Chapter 21

Chapter Twenty-One

Addison’s husband, Jack, appeared beside her, knocking on the doorframe of Kennedy and Penelope’s room right before he hollered, “Thirty seconds and counting, guys.” He turned to wink at Addison, then pressed a kiss onto her lips. Warmth flooded through her.

“Are you coming, too?” she asked.

“Of course!” Jack said, hurrying around her to grab his winter coat. “I wouldn’t want to miss my kids’ first day at their new school.” He said this last part with a booming voice, reminding the three kids scrambling in the next room that it was time.

Addison smiled with surprise. Back in Hawaii, back when her husband had been named Seth Green, he’d usually had to run off and repair someone’s plumbing or fix someone’s boat long before school began, which had left Addison with the brunt of the childcare.

Jack’s smile melted, albeit briefly. “This is how it’s going to be in Nantucket,” he told her, drawing a scarf around and around his neck.

“I’m going to be there for you and the kids, no matter what.

” Implied in what he was saying was that he was sorry for any time in the past that he’d failed them.

He’d failed them so desperately, so often. Addison hoped he was telling the truth.

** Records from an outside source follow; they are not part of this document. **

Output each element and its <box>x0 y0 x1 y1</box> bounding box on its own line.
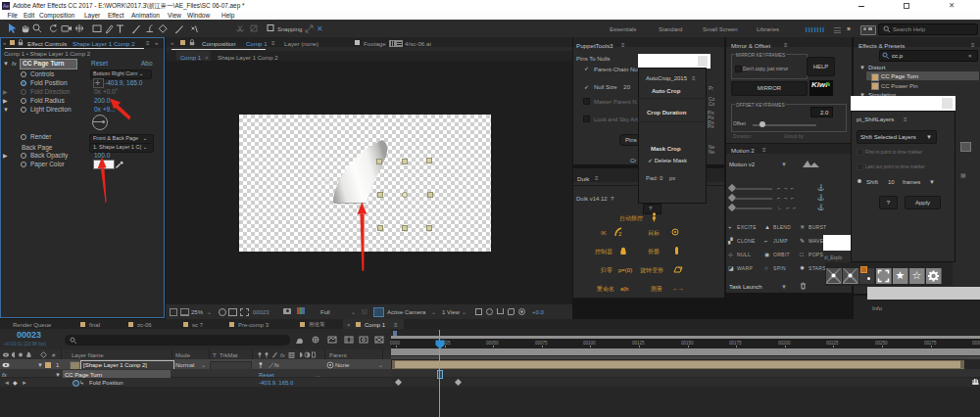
svg-text:2: 2 <box>618 231 622 237</box>
svg-text:fx: fx <box>280 352 286 358</box>
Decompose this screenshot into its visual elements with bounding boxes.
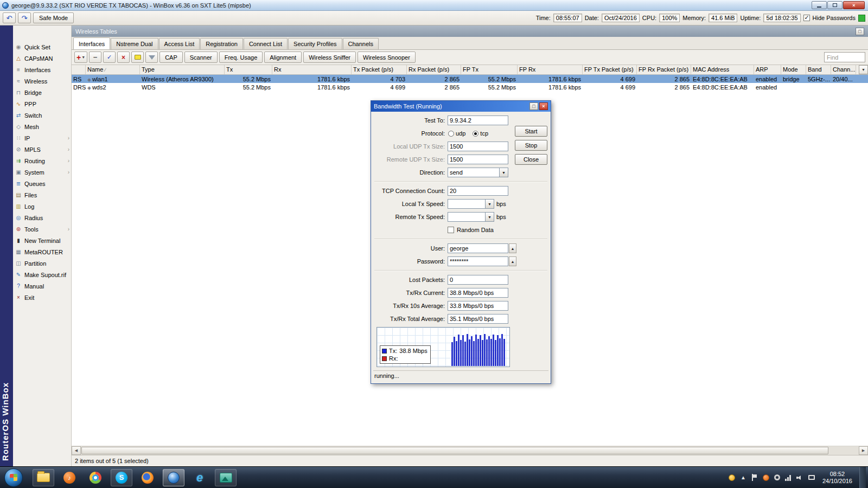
sidebar-item-interfaces[interactable]: ≡Interfaces <box>13 64 71 75</box>
sidebar-item-routing[interactable]: ⇉Routing› <box>13 155 71 166</box>
sidebar-item-metarouter[interactable]: ▦MetaROUTER <box>13 246 71 258</box>
close-dialog-button[interactable]: Close <box>515 154 547 165</box>
tab-security-profiles[interactable]: Security Profiles <box>288 38 342 49</box>
column-header-rx-packet[interactable]: Rx Packet (p/s) <box>407 65 461 74</box>
sidebar-item-exit[interactable]: ×Exit <box>13 292 71 303</box>
minimize-button[interactable] <box>812 1 827 9</box>
add-button[interactable]: +▼ <box>74 52 87 63</box>
scroll-left-button[interactable]: ◀ <box>72 446 81 455</box>
tray-signal-icon[interactable] <box>785 474 793 481</box>
sidebar-item-bridge[interactable]: ⊓Bridge <box>13 87 71 98</box>
sidebar-item-partition[interactable]: ◫Partition <box>13 258 71 269</box>
taskbar-clock[interactable]: 08:52 24/10/2016 <box>822 471 852 485</box>
sidebar-item-tools[interactable]: ⊛Tools› <box>13 223 71 235</box>
scanner-button[interactable]: Scanner <box>184 52 218 63</box>
undo-button[interactable]: ↶ <box>3 12 16 23</box>
taskbar-chrome-button[interactable] <box>85 469 106 486</box>
tcp-connection-count-input[interactable] <box>448 186 508 196</box>
sidebar-item-log[interactable]: ▥Log <box>13 201 71 212</box>
tab-nstreme-dual[interactable]: Nstreme Dual <box>111 38 158 49</box>
random-data-checkbox[interactable] <box>448 227 454 233</box>
sidebar-item-quick-set[interactable]: ◉Quick Set <box>13 41 71 53</box>
dialog-maximize-button[interactable]: □ <box>529 102 538 110</box>
protocol-tcp-radio[interactable] <box>473 131 478 137</box>
sidebar-item-files[interactable]: ▤Files <box>13 189 71 201</box>
remote-tx-speed-input[interactable] <box>448 212 486 222</box>
start-button[interactable]: Start <box>515 126 547 137</box>
sidebar-item-new-terminal[interactable]: ▮New Terminal <box>13 235 71 246</box>
remote-udp-tx-size-input[interactable] <box>448 155 508 164</box>
stop-button[interactable]: Stop <box>515 140 547 151</box>
taskbar-firefox-button[interactable] <box>137 469 158 486</box>
column-header-flags[interactable] <box>72 65 86 74</box>
user-input[interactable] <box>448 243 508 253</box>
sidebar-item-radius[interactable]: ◎Radius <box>13 212 71 223</box>
start-button[interactable] <box>4 468 23 487</box>
show-desktop-button[interactable] <box>859 467 866 488</box>
password-up-icon[interactable]: ▲ <box>509 256 516 266</box>
scrollbar-thumb[interactable] <box>81 447 828 454</box>
safe-mode-button[interactable]: Safe Mode <box>33 12 74 23</box>
taskbar-internet-explorer-button[interactable]: e <box>189 469 210 486</box>
table-row-wds2[interactable]: DRS ◈wds2 WDS 55.2 Mbps 1781.6 kbps 4 69… <box>72 83 868 91</box>
column-header-tx[interactable]: Tx <box>225 65 272 74</box>
tab-interfaces[interactable]: Interfaces <box>73 37 110 49</box>
tab-registration[interactable]: Registration <box>200 38 243 49</box>
sidebar-item-system[interactable]: ▣System› <box>13 166 71 178</box>
sidebar-item-ppp[interactable]: ∿PPP <box>13 98 71 110</box>
local-tx-speed-dropdown-icon[interactable]: ▼ <box>486 199 494 209</box>
find-input[interactable] <box>824 52 865 62</box>
tray-network-icon[interactable] <box>808 474 815 481</box>
enable-button[interactable]: ✓ <box>103 52 116 63</box>
dialog-close-icon-button[interactable]: × <box>539 102 548 110</box>
tray-settings-gear-icon[interactable] <box>774 474 781 481</box>
test-to-input[interactable] <box>448 115 508 125</box>
alignment-button[interactable]: Alignment <box>264 52 302 63</box>
hide-passwords-checkbox[interactable] <box>803 15 810 21</box>
close-button[interactable]: × <box>843 1 865 9</box>
column-selector-button[interactable]: ▼ <box>859 65 868 74</box>
sidebar-item-queues[interactable]: ≣Queues <box>13 178 71 189</box>
tab-connect-list[interactable]: Connect List <box>244 38 288 49</box>
cap-button[interactable]: CAP <box>159 52 183 63</box>
sidebar-item-switch[interactable]: ⇄Switch <box>13 110 71 121</box>
tab-access-list[interactable]: Access List <box>159 38 200 49</box>
maximize-button[interactable] <box>827 1 843 9</box>
column-header-fp-tx-packet[interactable]: FP Tx Packet (p/s) <box>583 65 637 74</box>
filter-button[interactable] <box>145 52 158 63</box>
local-tx-speed-input[interactable] <box>448 199 486 209</box>
remote-tx-speed-dropdown-icon[interactable]: ▼ <box>486 212 494 222</box>
sidebar-item-ip[interactable]: ∷IP› <box>13 132 71 144</box>
tray-app-icon[interactable] <box>762 474 770 481</box>
column-header-rx[interactable]: Rx <box>272 65 352 74</box>
sidebar-item-mesh[interactable]: ◇Mesh <box>13 121 71 132</box>
column-header-fp-rx[interactable]: FP Rx <box>518 65 583 74</box>
sidebar-item-manual[interactable]: ?Manual <box>13 280 71 292</box>
taskbar-skype-button[interactable]: S <box>111 469 132 486</box>
column-header-arp[interactable]: ARP <box>754 65 781 74</box>
tray-hidden-icons-arrow-icon[interactable]: ▲ <box>739 474 747 481</box>
sidebar-item-make-supout[interactable]: ✎Make Supout.rif <box>13 269 71 280</box>
wireless-snooper-button[interactable]: Wireless Snooper <box>358 52 416 63</box>
disable-button[interactable]: × <box>117 52 130 63</box>
taskbar-image-viewer-button[interactable] <box>215 469 237 486</box>
user-up-icon[interactable]: ▲ <box>509 243 516 253</box>
taskbar-media-player-button[interactable]: ♪ <box>59 469 80 486</box>
column-header-channel[interactable]: Chann... <box>831 65 856 74</box>
local-udp-tx-size-input[interactable] <box>448 142 508 151</box>
scrollbar-track[interactable] <box>81 446 859 455</box>
column-header-tx-packet[interactable]: Tx Packet (p/s) <box>352 65 407 74</box>
sidebar-item-capsman[interactable]: △CAPsMAN <box>13 53 71 64</box>
table-row-wlan1[interactable]: RS ◈wlan1 Wireless (Atheros AR9300) 55.2… <box>72 75 868 83</box>
redo-button[interactable]: ↷ <box>18 12 31 23</box>
freq-usage-button[interactable]: Freq. Usage <box>219 52 263 63</box>
wireless-tables-maximize-button[interactable]: □ <box>856 28 864 35</box>
remove-button[interactable]: − <box>89 52 101 63</box>
scroll-right-button[interactable]: ▶ <box>859 446 868 455</box>
wireless-sniffer-button[interactable]: Wireless Sniffer <box>303 52 356 63</box>
column-header-fp-tx[interactable]: FP Tx <box>461 65 518 74</box>
protocol-udp-radio[interactable] <box>448 131 454 137</box>
tray-action-center-flag-icon[interactable] <box>751 474 758 481</box>
tray-volume-icon[interactable] <box>796 474 804 481</box>
direction-dropdown-icon[interactable]: ▼ <box>500 168 508 177</box>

On the drive to school, Kennedy, Penelope, and Gavin were quiet, reflective, gazing out the window at the frigid world that was now their own.

Addison and Jack kept their voices light and melodic, trying to build their children’s excitement.

But Addison knew how frightening it was to start at a new school.

The decision to move to Nantucket full-time was not one she’d taken lightly.

Throughout the Christmas season and as New Year’s Eve grew closer, she and Jack had spoken about it endlessly.

They’d made pro-con lists, and they’d outlined their ideas of the future.

Jack told her that he’d do whatever she felt was right.

In the end, Addison felt that being close to this enormous, bubbling Whitmore family so soon before the White Oak Lodge reopened after nearly thirty years was too good to pass up.

She’d called her new job back in Hawaii, thanked them for the opportunity, and explained that her circumstances had changed.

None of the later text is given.